▶ TASK TO COMPLETE
All entries should be output exactly as they stand.

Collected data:
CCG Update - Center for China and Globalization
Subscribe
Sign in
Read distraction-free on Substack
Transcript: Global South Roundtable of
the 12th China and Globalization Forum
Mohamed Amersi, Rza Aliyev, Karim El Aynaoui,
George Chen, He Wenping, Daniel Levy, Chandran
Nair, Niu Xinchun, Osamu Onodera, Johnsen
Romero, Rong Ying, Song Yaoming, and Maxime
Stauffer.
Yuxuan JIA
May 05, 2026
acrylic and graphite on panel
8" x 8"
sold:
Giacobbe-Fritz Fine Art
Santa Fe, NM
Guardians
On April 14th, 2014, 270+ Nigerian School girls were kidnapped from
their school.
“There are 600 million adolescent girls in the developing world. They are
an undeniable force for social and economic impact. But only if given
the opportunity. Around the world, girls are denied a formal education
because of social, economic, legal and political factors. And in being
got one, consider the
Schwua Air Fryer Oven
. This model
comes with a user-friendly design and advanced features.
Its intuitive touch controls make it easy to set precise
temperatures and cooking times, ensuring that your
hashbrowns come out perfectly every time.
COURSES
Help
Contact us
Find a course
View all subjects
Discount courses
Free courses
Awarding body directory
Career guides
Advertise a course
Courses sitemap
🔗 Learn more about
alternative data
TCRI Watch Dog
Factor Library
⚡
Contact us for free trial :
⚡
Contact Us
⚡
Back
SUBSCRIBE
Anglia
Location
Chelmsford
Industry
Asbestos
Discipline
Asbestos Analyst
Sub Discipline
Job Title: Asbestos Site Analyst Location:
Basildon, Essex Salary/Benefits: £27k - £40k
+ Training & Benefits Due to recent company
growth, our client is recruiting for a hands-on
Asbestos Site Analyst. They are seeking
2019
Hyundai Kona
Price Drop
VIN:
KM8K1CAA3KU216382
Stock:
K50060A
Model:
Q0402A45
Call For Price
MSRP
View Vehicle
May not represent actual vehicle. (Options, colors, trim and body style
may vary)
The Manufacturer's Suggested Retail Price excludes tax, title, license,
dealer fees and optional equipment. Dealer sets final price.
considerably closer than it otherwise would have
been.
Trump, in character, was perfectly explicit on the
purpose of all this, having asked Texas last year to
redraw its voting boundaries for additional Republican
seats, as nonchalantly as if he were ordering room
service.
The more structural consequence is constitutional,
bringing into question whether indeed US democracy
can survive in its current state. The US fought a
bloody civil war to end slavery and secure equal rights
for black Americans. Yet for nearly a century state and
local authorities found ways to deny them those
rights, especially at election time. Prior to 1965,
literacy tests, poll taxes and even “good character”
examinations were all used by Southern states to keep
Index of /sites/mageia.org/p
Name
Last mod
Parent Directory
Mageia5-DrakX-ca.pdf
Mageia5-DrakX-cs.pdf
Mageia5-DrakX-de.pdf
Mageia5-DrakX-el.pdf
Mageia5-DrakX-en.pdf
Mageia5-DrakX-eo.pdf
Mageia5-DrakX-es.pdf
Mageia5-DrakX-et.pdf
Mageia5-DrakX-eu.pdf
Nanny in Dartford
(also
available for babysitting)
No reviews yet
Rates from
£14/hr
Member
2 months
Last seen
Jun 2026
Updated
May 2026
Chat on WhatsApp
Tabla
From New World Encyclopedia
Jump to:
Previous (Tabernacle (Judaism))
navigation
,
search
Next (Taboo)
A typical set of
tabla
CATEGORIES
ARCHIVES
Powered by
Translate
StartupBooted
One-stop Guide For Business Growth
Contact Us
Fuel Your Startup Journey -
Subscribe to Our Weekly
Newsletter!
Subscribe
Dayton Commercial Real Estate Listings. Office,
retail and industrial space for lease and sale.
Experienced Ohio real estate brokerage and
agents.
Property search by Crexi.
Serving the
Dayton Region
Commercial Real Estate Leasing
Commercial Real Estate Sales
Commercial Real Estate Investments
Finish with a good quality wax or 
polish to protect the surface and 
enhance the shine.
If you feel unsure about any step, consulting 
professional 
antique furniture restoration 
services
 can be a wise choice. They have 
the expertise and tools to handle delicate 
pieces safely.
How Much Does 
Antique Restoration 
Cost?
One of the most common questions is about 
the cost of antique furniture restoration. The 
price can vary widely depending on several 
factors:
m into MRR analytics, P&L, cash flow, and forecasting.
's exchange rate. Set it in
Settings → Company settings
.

▶ RESULT OF THE EXERCISE
CCG Update - Center for China and Globalization
Subscribe
Sign in
Read distraction-free on Substack
Transcript: Global South Roundtable of
the 12th China and Globalization Forum
Mohamed Amersi, Rza Aliyev, Karim El Aynaoui,
George Chen, He Wenping, Daniel Levy, Chandran
Nair, Niu Xinchun, Osamu Onodera, Johnsen
Romero, Rong Ying, Song Yaoming, and Maxime
Stauffer.
Yuxuan JIA
May 05, 2026
acrylic and graphite on panel
8" x 8"
sold:
Giacobbe-Fritz Fine Art
Santa Fe, NM
Guardians
On April 14th, 2014, 270+ Nigerian School girls were kidnapped from
their school.
“There are 600 million adolescent girls in the developing world. They are
an undeniable force for social and economic impact. But only if given
the opportunity. Around the world, girls are denied a formal education
because of social, economic, legal and political factors. And in being
got one, consider the
Schwua Air Fryer Oven
. This model
comes with a user-friendly design and advanced features.
Its intuitive touch controls make it easy to set precise
temperatures and cooking times, ensuring that your
hashbrowns come out perfectly every time.
COURSES
Help
Contact us
Find a course
View all subjects
Discount courses
Free courses
Awarding body directory
Career guides
Advertise a course
Courses sitemap
🔗 Learn more about
alternative data
TCRI Watch Dog
Factor Library
⚡
Contact us for free trial :
⚡
Contact Us
⚡
Back
SUBSCRIBE
Anglia
Location
Chelmsford
Industry
Asbestos
Discipline
Asbestos Analyst
Sub Discipline
Job Title: Asbestos Site Analyst Location:
Basildon, Essex Salary/Benefits: £27k - £40k
+ Training & Benefits Due to recent company
growth, our client is recruiting for a hands-on
Asbestos Site Analyst. They are seeking
2019
Hyundai Kona
Price Drop
VIN:
KM8K1CAA3KU216382
Stock:
K50060A
Model:
Q0402A45
Call For Price
MSRP
View Vehicle
May not represent actual vehicle. (Options, colors, trim and body style
may vary)
The Manufacturer's Suggested Retail Price excludes tax, title, license,
dealer fees and optional equipment. Dealer sets final price.
considerably closer than it otherwise would have
been.
Trump, in character, was perfectly explicit on the
purpose of all this, having asked Texas last year to
redraw its voting boundaries for additional Republican
seats, as nonchalantly as if he were ordering room
service.
The more structural consequence is constitutional,
bringing into question whether indeed US democracy
can survive in its current state. The US fought a
bloody civil war to end slavery and secure equal rights
for black Americans. Yet for nearly a century state and
local authorities found ways to deny them those
rights, especially at election time. Prior to 1965,
literacy tests, poll taxes and even “good character”
examinations were all used by Southern states to keep
Index of /sites/mageia.org/p
Name
Last mod
Parent Directory
Mageia5-DrakX-ca.pdf
Mageia5-DrakX-cs.pdf
Mageia5-DrakX-de.pdf
Mageia5-DrakX-el.pdf
Mageia5-DrakX-en.pdf
Mageia5-DrakX-eo.pdf
Mageia5-DrakX-es.pdf
Mageia5-DrakX-et.pdf
Mageia5-DrakX-eu.pdf
Nanny in Dartford
(also
available for babysitting)
No reviews yet
Rates from
£14/hr
Member
2 months
Last seen
Jun 2026
Updated
May 2026
Chat on WhatsApp
Tabla
From New World Encyclopedia
Jump to:
Previous (Tabernacle (Judaism))
navigation
,
search
Next (Taboo)
A typical set of
tabla
CATEGORIES
ARCHIVES
Powered by
Translate
StartupBooted
One-stop Guide For Business Growth
Contact Us
Fuel Your Startup Journey -
Subscribe to Our Weekly
Newsletter!
Subscribe
Dayton Commercial Real Estate Listings. Office,
retail and industrial space for lease and sale.
Experienced Ohio real estate brokerage and
agents.
Property search by Crexi.
Serving the
Dayton Region
Commercial Real Estate Leasing
Commercial Real Estate Sales
Commercial Real Estate Investments
Finish with a good quality wax or 
polish to protect the surface and 
enhance the shine.
If you feel unsure about any step, consulting 
professional 
antique furniture restoration 
services
 can be a wise choice. They have 
the expertise and tools to handle delicate 
pieces safely.
How Much Does 
Antique Restoration 
Cost?
One of the most common questions is about 
the cost of antique furniture restoration. The 
price can vary widely depending on several 
factors:
m into MRR analytics, P&L, cash flow, and forecasting.
's exchange rate. Set it in
Settings → Company settings
.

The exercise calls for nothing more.